- [Information supplied]:

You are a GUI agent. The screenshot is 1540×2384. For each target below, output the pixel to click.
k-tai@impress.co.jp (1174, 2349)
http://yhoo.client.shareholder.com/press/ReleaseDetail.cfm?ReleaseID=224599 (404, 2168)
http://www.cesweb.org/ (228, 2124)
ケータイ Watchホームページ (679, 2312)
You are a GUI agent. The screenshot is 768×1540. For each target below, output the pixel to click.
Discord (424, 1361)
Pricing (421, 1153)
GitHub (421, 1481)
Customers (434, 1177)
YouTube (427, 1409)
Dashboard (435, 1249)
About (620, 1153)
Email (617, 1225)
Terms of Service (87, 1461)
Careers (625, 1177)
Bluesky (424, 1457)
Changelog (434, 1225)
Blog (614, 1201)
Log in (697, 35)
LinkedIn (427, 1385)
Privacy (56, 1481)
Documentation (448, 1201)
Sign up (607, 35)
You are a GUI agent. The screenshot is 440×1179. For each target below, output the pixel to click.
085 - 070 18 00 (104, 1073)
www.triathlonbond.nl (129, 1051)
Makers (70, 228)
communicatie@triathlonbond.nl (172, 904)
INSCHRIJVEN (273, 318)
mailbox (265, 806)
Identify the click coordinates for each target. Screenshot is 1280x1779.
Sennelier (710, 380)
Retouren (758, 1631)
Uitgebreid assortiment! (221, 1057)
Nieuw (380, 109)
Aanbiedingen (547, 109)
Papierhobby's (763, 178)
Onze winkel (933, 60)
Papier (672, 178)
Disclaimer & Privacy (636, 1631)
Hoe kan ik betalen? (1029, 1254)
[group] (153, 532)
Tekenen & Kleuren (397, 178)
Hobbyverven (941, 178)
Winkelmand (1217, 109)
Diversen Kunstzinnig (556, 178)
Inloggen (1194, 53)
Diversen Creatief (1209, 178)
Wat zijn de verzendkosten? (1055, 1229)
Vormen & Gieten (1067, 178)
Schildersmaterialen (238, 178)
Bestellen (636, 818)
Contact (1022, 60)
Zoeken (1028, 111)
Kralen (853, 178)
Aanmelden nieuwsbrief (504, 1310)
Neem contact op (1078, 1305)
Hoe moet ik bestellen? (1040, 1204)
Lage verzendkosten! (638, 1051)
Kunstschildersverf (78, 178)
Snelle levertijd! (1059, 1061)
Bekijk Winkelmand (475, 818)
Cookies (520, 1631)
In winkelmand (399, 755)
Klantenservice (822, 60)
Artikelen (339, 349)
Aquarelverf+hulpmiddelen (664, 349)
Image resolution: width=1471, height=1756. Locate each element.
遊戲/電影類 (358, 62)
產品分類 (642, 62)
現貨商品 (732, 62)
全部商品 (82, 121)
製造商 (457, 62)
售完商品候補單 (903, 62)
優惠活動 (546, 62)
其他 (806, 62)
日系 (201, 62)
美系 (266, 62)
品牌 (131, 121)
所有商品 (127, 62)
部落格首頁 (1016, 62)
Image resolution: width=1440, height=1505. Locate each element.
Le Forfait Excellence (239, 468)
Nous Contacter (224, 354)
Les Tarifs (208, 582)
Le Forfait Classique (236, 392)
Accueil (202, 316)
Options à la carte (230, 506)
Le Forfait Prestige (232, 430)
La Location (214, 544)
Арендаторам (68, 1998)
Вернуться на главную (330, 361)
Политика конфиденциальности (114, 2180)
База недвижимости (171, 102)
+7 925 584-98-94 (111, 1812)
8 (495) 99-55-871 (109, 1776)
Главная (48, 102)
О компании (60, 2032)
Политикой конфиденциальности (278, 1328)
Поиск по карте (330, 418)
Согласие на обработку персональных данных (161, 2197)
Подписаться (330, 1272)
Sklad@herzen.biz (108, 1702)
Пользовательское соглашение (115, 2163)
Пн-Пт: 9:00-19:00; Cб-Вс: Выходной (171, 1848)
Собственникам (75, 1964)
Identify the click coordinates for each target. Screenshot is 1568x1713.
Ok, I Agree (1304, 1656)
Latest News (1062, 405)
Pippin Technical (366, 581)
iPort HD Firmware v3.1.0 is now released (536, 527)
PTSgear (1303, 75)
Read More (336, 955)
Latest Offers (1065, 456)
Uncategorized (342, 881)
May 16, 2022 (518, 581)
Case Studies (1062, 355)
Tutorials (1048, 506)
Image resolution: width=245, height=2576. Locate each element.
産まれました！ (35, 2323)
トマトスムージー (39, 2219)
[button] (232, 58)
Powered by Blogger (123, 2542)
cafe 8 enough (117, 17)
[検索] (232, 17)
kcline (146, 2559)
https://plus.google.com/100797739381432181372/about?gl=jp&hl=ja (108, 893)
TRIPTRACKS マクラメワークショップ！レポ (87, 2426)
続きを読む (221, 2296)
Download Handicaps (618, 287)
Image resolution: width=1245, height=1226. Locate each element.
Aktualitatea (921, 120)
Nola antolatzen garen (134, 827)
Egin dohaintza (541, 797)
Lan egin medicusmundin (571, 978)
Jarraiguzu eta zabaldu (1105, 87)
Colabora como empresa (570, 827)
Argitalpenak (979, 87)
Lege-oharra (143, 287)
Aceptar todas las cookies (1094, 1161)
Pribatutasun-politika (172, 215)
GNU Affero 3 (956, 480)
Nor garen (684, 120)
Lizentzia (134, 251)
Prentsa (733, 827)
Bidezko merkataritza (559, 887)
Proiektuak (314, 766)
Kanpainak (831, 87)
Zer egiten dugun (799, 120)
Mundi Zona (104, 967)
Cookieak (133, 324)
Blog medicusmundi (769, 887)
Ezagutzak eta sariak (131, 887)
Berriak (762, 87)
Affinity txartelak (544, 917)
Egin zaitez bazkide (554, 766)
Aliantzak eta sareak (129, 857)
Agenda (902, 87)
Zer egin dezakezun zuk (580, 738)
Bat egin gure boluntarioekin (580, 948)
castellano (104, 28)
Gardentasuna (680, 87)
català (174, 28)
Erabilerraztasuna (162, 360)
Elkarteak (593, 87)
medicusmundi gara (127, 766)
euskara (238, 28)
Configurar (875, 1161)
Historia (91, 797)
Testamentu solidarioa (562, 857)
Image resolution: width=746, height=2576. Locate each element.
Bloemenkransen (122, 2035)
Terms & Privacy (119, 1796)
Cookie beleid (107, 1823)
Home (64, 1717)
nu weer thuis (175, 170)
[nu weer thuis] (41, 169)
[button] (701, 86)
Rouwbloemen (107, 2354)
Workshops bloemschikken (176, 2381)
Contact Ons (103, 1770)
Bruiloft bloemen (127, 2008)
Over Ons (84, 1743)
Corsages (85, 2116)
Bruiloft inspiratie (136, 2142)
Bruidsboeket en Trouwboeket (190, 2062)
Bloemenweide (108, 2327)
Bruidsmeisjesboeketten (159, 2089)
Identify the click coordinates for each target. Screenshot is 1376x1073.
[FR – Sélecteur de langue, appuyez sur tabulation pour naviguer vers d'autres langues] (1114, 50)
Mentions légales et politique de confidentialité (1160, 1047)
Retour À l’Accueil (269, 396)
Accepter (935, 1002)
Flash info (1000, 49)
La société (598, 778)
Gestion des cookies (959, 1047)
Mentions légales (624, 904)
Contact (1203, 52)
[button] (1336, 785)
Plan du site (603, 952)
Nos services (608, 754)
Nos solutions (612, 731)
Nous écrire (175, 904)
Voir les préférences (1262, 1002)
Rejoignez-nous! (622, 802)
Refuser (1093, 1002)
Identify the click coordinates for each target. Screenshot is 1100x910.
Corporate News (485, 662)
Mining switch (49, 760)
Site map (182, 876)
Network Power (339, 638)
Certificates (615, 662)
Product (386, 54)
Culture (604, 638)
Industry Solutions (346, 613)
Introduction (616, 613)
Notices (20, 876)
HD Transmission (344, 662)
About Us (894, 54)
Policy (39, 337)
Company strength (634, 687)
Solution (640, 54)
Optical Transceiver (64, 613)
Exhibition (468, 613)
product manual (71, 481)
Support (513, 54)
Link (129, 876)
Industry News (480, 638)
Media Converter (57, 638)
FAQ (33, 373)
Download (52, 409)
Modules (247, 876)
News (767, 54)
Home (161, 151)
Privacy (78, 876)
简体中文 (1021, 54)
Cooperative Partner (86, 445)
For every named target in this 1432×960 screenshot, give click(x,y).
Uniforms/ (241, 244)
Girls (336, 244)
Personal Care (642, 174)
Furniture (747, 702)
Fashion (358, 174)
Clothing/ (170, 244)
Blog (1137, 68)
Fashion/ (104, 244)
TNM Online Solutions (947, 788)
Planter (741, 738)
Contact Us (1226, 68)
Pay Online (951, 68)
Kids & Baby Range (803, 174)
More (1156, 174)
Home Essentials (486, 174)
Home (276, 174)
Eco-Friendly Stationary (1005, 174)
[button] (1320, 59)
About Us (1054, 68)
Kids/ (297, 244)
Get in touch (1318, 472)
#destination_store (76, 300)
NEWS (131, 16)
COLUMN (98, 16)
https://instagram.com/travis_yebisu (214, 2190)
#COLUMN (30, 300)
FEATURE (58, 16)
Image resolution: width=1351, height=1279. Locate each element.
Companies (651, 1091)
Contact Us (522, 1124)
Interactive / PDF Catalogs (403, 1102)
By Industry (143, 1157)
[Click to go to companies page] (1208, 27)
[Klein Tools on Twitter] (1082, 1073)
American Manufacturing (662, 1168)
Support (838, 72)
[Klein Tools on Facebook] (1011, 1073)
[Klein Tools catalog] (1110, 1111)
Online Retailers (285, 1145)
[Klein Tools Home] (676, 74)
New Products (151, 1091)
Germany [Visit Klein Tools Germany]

- [Your instructions]:
Determine the count of lines in the data that contain the string "Industry", and reply with that count alone.

- [Exercise solution]:
3